Gaussian distribution: Why is it important in data science and machine learning?
And how to transform your dataset to Gaussian?
Distributions can be either tricky or simple things depending on your background and mistakes you have made in the past. One of my dear friend recently asked me”
if I have a data distribution that is not strictly gaussian in nature, taking a log of the data distribution will make it gaussian. Conceptually why is that so?
Function log(x) is simply used as another transform that was suitable for his example.
And if that is true, is it true for any distribution or are there limits to “likeness to Gaussian distribution” that will limit the virtue of making then distribution normalized.
So let’s define Gaussian and benefits thereof in layman’s terms:
What is a Gaussian Distribution?
A distribution is simply a collection of value and frequency of a given observation, like age of a population.
Samples of a ideal Gaussian distribution (aka normal distribution or bell curve) follow bell curve distribution meaning values are more likely around mean over extremes. Figure below shows 10k floating values generated with Gaussian distribution.
Other commonly used distributions are binomial distribution poisson distribution.
Why is Gaussian Distribution Important?
- Gaussian distribution is ubiquitous because a dataset with finite variance turns into Gaussian as long as dataset with independent feature-probabilities is allowed to grow in size. Gaussian distribution is the most important probability distribution in statistics because it fits many natural phenomena like age, height, test-scores, IQ scores, sum of the rolls of two dices and so on.
- Datasets with Gaussian distributions makes applicable to a variety of methods that fall under parametric statistics. The methods such as propagation of uncertainty and least squares parameter fitting that make a data-scientist life easy are applicable only to datasets with normal or normal-like distributions.
- Conclusions and summaries derived from such analysis are intuitive and easy to explain to audiences with basic knowledge of statistics.
Why are They Important to Machine Learning?
In machine learning, cost function or a neuron potential values are the quantities that are expected to be the sum of many independent processes (such as input features or activation potential of last layer) often have distributions that are nearly normal.

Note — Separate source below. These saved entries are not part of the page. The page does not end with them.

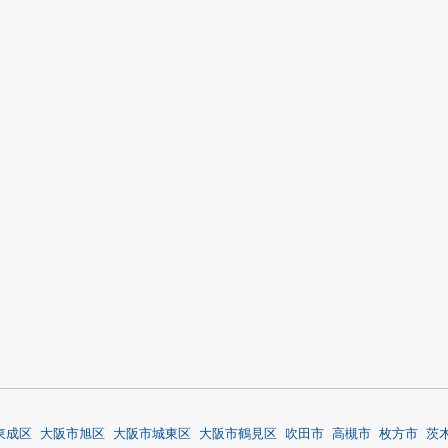
東成区
大阪市旭区
大阪市城東区
大阪市鶴見区
吹田市
高槻市
枚方市
茨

One can continue to use parametric statistics knowing gaussian nature of dataset.
An Example of How to Transform any Distribution to a Gaussian-like Distribution.
It is possible to transform any distribution to a Gaussian-like distribution using an appropriate transform. The picture below shows a dataset with sample frequencies multiplied by power of 2, so the distribution becomes skewed to the left with a long tail on the right.
We can come up with an appropriate reverse-transform to make this dataset Gaussian. With the knowledge that sample frequencies were multiplied by a power of 2, we can use reverse-transform as logarithm of 2 to change the distribution. Picture below shows the distribution after applying log2(x) transformation.
This was simply a contrived example for showing a good application of power transform. This approach was generalized by George Box and Sir David Cox in a paper titled “An Analysis of Transformations” published in 1964.
Box Cox transformation is a way to transform non-normal dependent variables into a normal shape. Other family of power transformation have been proposed since.
In summary, it is possible to turn most datasets to Gaussian. For more complex ones with several peaks and long tails, you may have to consider advanced methods like power transform or other data transformation methods.
- Python notebook for converting a dataset from non-gaussian to gaussian with contrived example.
- Box, George E. P.; Cox, D. R. (1964). “An analysis of transformations”. Journal of the Royal Statistical Society, Series B. 26 (2): 211–252. JSTOR 2984418. MR 0192611.
- Yeo, In-Kwon; Johnson, Richard A. (2000). “A New Family of Power Transformations to Improve Normality or Symmetry”. Biometrika. 87 (4): 954–959. doi:10.1093/biomet/87.4.954. JSTOR 2673623.